Baldwin would eventually point the firearm at 42-year-old Halyna Hutchins, the film's cinematographer, and pull the trigger as part of a rehearsal. The weapon fired, killing Hutchins and also wounding director Joel Souza.

While this apparent accident did happen on a movie set, the incident would not have occurred had everyone involved practiced a few basic tenets of gun safety.

Safety tips

According to the National Rifle Association, one of the largest gun rights organizations in the United States, there are three major rules to follow when practicing gun safety.

First, always keep a gun pointed in a safe direction. A common adage is to never point a firearm at something a person does not intend to shoot.

Next is to always keep fingers off the trigger until ready to shoot. This helps mitigate the risk of an accidental discharge if a gun is loaded.

Finally, always keep firearms unloaded until ready to use. This includes leaving the action open if possible, leaving magazines outside the weapon and any available safety features engaged.

The NRA also advises knowing one's target and what lies beyond, knowing how to properly use a firearm before firing it, be sure guns are cleaned and in good working order before firing, using correct ammunition and using ear and eye protection while operating a firearm.

More advice can be found at gunsafetyrules.nra.org.

Tips from law enforcement

Members of law enforcement are tasked with helping to keep the public safe, and this includes carrying personal firearms in most areas, if not all, of the United States. Athens Police Chief Floyd Johnson said keeping officers trained on proper care and use of firearms is “continuous.”
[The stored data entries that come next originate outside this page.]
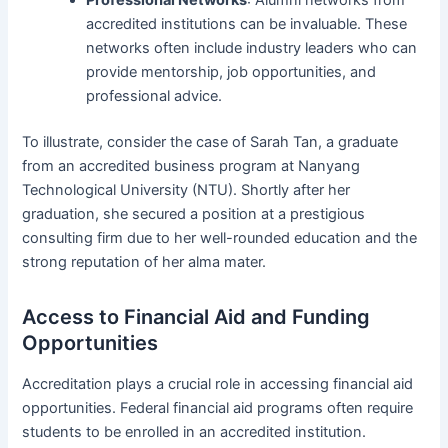
accredited institutions can be invaluable. These
networks often include industry leaders who can
provide mentorship, job opportunities, and
professional advice.
To illustrate, consider the case of Sarah Tan, a graduate
from an accredited business program at Nanyang
Technological University (NTU). Shortly after her
graduation, she secured a position at a prestigious
consulting firm due to her well-rounded education and the
strong reputation of her alma mater.
Access to Financial Aid and Funding
Opportunities
Accreditation plays a crucial role in accessing financial aid
opportunities. Federal financial aid programs often require
students to be enrolled in an accredited institution.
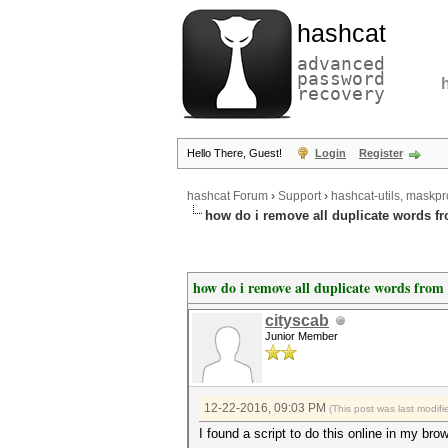
hashcat
advanced
password
recovery
Hello There, Guest!
Login
Register
hashcat Forum
›
Support
›
hashcat-utils, maskpr
how do i remove all duplicate words fro
how do i remove all duplicate words from a
cityscab
Junior Member
12-22-2016, 09:03 PM
(This post was last modi
I found a script to do this online in my bro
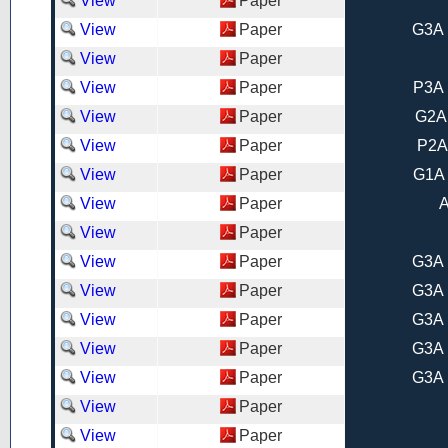
View
Paper
View
Paper
G3A 
View
Paper
View
Paper
P3A 
View
Paper
G2A
View
Paper
P2A
View
Paper
G1A 
View
Paper
A
View
Paper
View
Paper
G3A 
View
Paper
G3A 
View
Paper
G3A 
View
Paper
G3A 
View
Paper
G3A 
View
Paper
View
Paper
“The first thing we always do before we even give anybody a weapon is we go through our policies and procedures,” Johnson said. “Some people are familiar with guns, and some are not.”

Johnson said there are even some people training to become officers who have never fired a gun before. He said part of standard procedure is taking trainees out to a range with a firearms instructor early on. Johnson said APD's instructors are trained by the FBI and teach things like safety, proper drawing technique and differences in various types of firearms that may be carried.

“Our instructors do an excellent job, and they've been doing this for years,” Johnson said. “If an instructor isn't comfortable with where someone is, we continue to train them until they are.”

Johnson said APD also has a simulator used to help train officers and recruits when it comes to safely handling firearms. He said officers are required to certify on firearms once a year, but APD does so twice annually.

Johnson said his top tip in safely handling firearms is to always treat a gun as if it's loaded.

“If I get handed a gun, the first thing I'm doing is checking to see if it's loaded. Even if someone checks it in front of me before handing it to me, I'm checking again myself.”

Even well-trained individuals can have accidents, however. Johnson said he has heard of officers accidentally shooting dishwashers or even shooting a door off a patrol car.

Things like this have happened here in Athens as well. Some 15 to 20 years ago, Johnson said a member of Athens police had an accidental discharge in front of City Hall late one night while checking to see if his firearm was safed.

“That's why you have to be careful,” he said. “You have to take these things extremely seriously. I very much respect guns and what they can do.”

Johnson reminds residents that any firearms should be kept in a safe place while stored, especially when it comes to keeping them out of the hands of curious children. He also said many firearms are stolen from vehicles left unlocked at might.”

“One of the biggest things is to be familiar with your gun and know what you carry,” Johnson said. “Know how to use it and be comfortable with it.”